*WORK ITEM:* In the records below, repeat word for word only the lines starting at the one that contains "Recently converted" and ending at the one that contains "outpatient diagnostic imaging", pictures excluded.

*PROVIDED INFORMATION:*
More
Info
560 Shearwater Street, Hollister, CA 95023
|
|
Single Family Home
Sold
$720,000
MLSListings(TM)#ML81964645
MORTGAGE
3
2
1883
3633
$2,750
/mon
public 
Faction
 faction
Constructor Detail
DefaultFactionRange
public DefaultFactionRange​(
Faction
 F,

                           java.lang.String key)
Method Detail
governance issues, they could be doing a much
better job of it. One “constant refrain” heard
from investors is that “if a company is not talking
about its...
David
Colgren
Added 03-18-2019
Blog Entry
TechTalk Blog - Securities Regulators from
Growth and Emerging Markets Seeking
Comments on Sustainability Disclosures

==

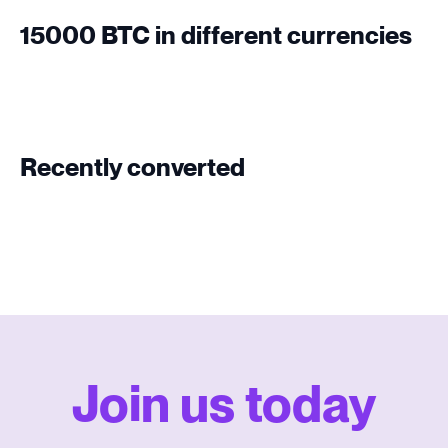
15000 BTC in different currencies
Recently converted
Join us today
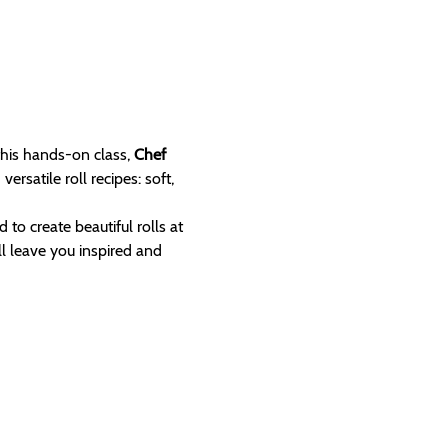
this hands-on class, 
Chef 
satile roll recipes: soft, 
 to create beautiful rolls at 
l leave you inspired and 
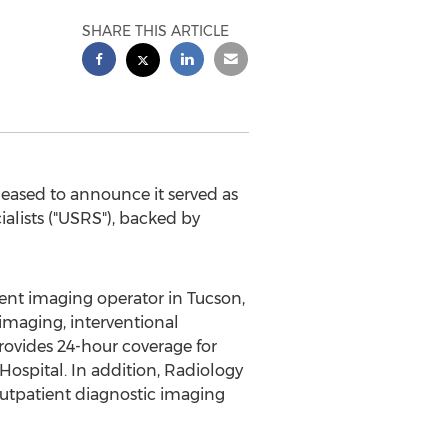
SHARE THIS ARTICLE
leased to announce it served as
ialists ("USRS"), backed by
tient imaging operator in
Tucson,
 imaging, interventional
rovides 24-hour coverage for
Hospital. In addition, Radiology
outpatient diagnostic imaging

---

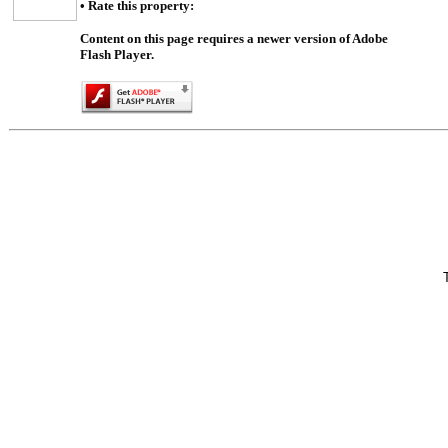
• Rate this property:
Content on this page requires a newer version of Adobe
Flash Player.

*EXPECTED ANSWER:*
Recently converted
Join us today
this hands-on class, 
Chef 
satile roll recipes: soft, 
 to create beautiful rolls at 
l leave you inspired and 
SHARE THIS ARTICLE
leased to announce it served as
ialists ("USRS"), backed by
tient imaging operator in
Tucson,
 imaging, interventional
rovides 24-hour coverage for
Hospital. In addition, Radiology
outpatient diagnostic imaging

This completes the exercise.